As an ExMo myself, I sympathize with your history. However, your thesis here, and presumably in your book, is seriously misguided. In the first place, children need to be taught *values* not just raw scientific facts, however otherwise "beautiful and inspiring," and science by definition does not teach values.

On the other hand, scriptures *do* teach values, even if some of them are ill-conceived, currently rejected, or otherwise outdated. The value-laden story found in the parable of the Good Samaritan, for example, is a wonderful heuristic story on seveal levels. In short, you do not need to endorse religion, or religious myths, to appreciate the fact that in some instances scriptures (and other resources) teach important human values that science simply fails to address.

Thus, your explicit turning away from scripture per se and toward science as a substitute, or favored alternative, could not be more misguided, and dangerous--if it is proposed (as it seems to be here and in your book,) that this should be a general educational practice when teaching young children.

As one prominent (atheistic) philosopher of science noted:

"Science, at least as normally done, does not provide ethical wisdom. In fact, it seems to have no resources whatsoever for generating ethical opinion. Empirical observation tells us that some people are loving and compassionate and others are egoists. Perhaps science can tell us certain things about why they are so. But there is nothing that comes from the application of science, as normally understood, that tells us one ought to love one's neighbor. While a scientist might say you ought to be loving and compassionate, she does not get this idea from science, nor can she justify it in scientific terms."

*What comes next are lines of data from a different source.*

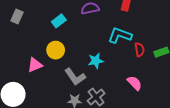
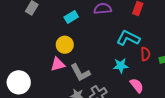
cyan star: (96, 61) -> (121, 66), moved
pink triangle: (35, 65) -> (58, 64), moved

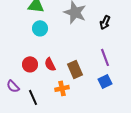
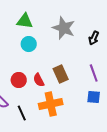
brown rectangle: (75, 69) -> (61, 74), moved
blue square: (105, 81) -> (94, 97), turned 32
orange cross: (62, 88) -> (51, 104), size x1.6

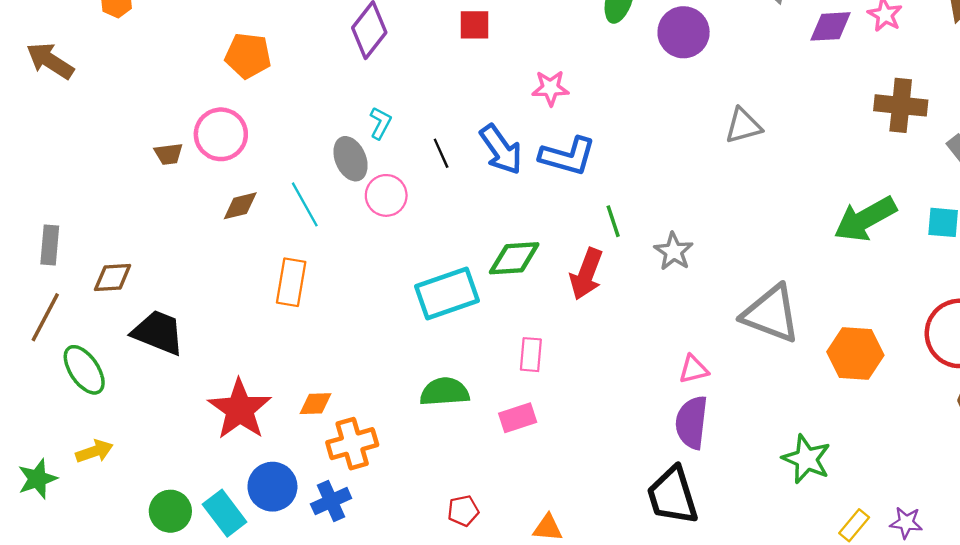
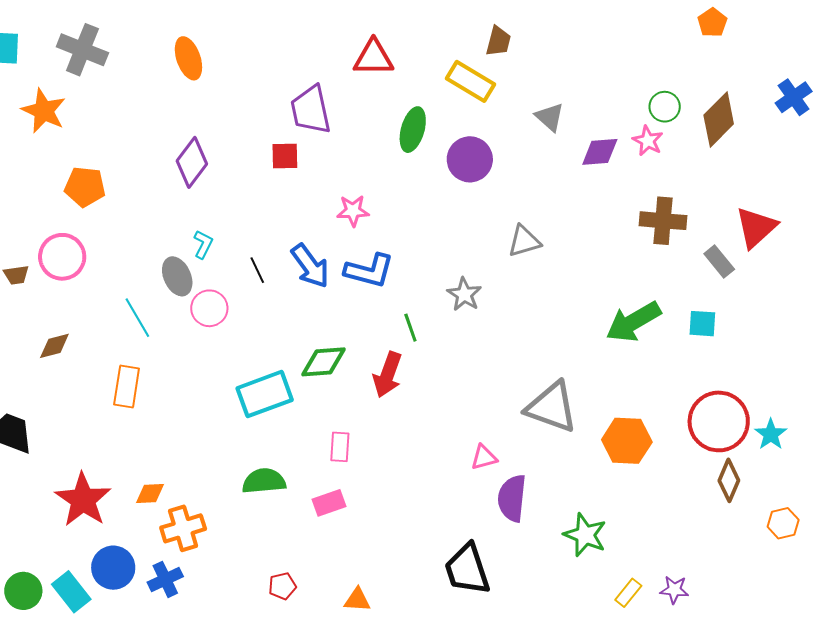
brown diamond: (240, 206) -> (54, 346), moved
gray star: (674, 251) -> (464, 294), moved
purple semicircle: (692, 422) -> (512, 498), moved

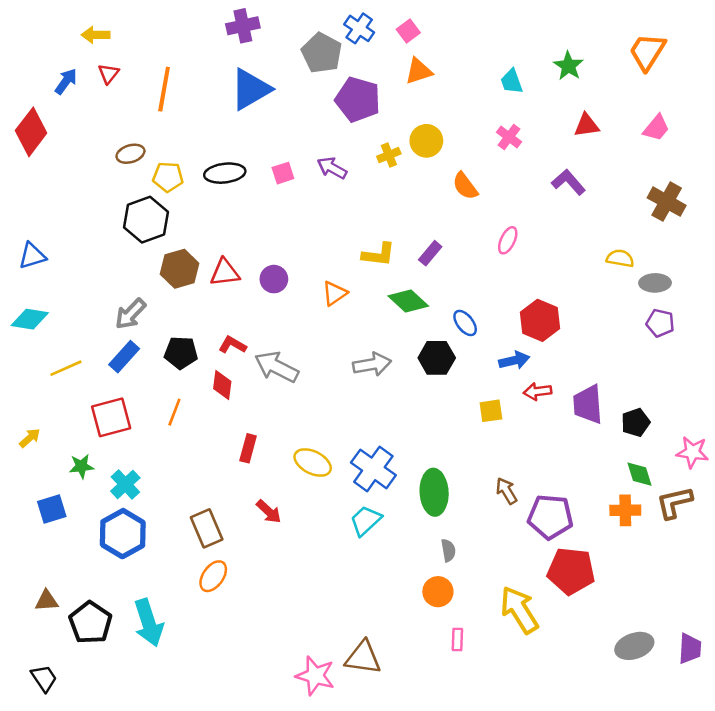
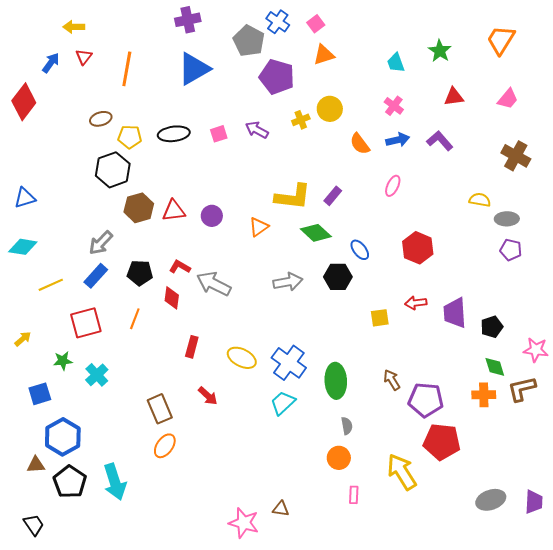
yellow L-shape: (379, 254) -> (293, 197), size x1.4
blue arrow: (514, 360) -> (398, 140), moved
blue hexagon: (123, 534) -> (63, 437), moved
brown triangle: (363, 658) -> (281, 509), size x0.6

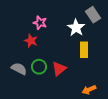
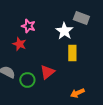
gray rectangle: (93, 15) -> (81, 18), turned -35
green circle: (39, 67) -> (27, 80), moved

(Owen Flanagan, *The Problem of the Soul: Two Visions of Mind and how to Reconcile Them,* p. 13)

Here are some further comments:
__________________________________________________________

"I spent 35 years devoutly LDS including a foreign mission, high councilor, and stake president. At age 48 I had a major mid-life crisis where my choices were die or start over. I decided to start over, zero-based spiritual budgeting. I read widely for 20 years including all the major scriptures, history, cosmology, physics, astronomy, chemistry, psychology, anthropology, archeology, evolution, evolutionary psychology, management, religion, philosophy, physiology, brain chemistry, genetics, childhood development, and other related fields."

COMMENT: I suspect that although the scope of your reading appears in its face to be broad, the breadth of your reading in any of these fields is obviously extremely narrow. Otherwise, you would not endorse the mistaken assumptions that you do.

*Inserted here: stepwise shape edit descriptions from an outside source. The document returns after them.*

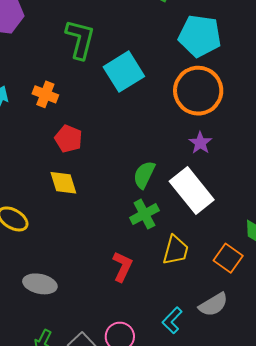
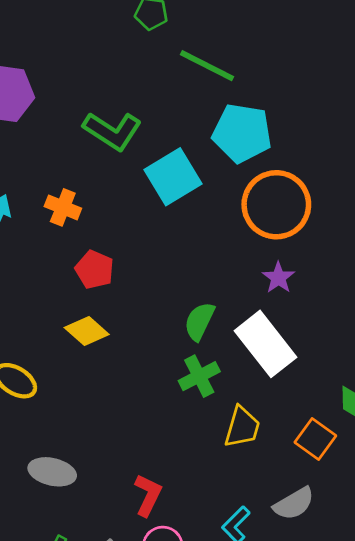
cyan pentagon: (200, 36) -> (242, 133), moved
green L-shape: (80, 39) -> (112, 131), turned 108
yellow diamond: (63, 183) -> (87, 331), turned -32
red L-shape: (122, 267) -> (148, 495), moved

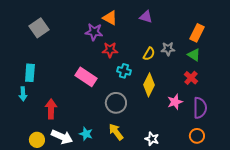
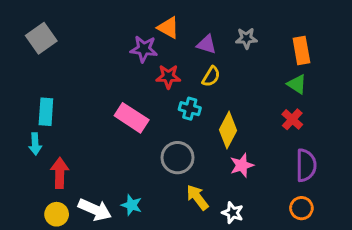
purple triangle: (146, 17) -> (207, 44), moved
gray square: (39, 28) -> (41, 38), moved
orange rectangle: (197, 33) -> (301, 51), turned -36
gray star: (168, 49) -> (246, 38), moved
yellow semicircle: (149, 54) -> (211, 77), moved
pink star: (175, 102) -> (242, 165), moved
red arrow: (51, 109) -> (60, 173), moved
yellow arrow: (116, 132) -> (197, 197), moved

I read the "Look Inside" portion of your book's Amazon listing and found blatant and irresponsible overreaching of claims to scientific knowledge, while universally disparaging "stories and myths" of religious and culture tradition; much of which at least selectively retains significant value in a child's education.
_________________________________________

"Thing is, most people won't read those fields and certainly not to their children. What do ex-Mormons read to their kids? Where does one go for insight and truth when one leaves the Bible, the Book of Mormon, the D&C, PoGP, the Koran, the Bagavagita, etc.? What do you teach your children now?"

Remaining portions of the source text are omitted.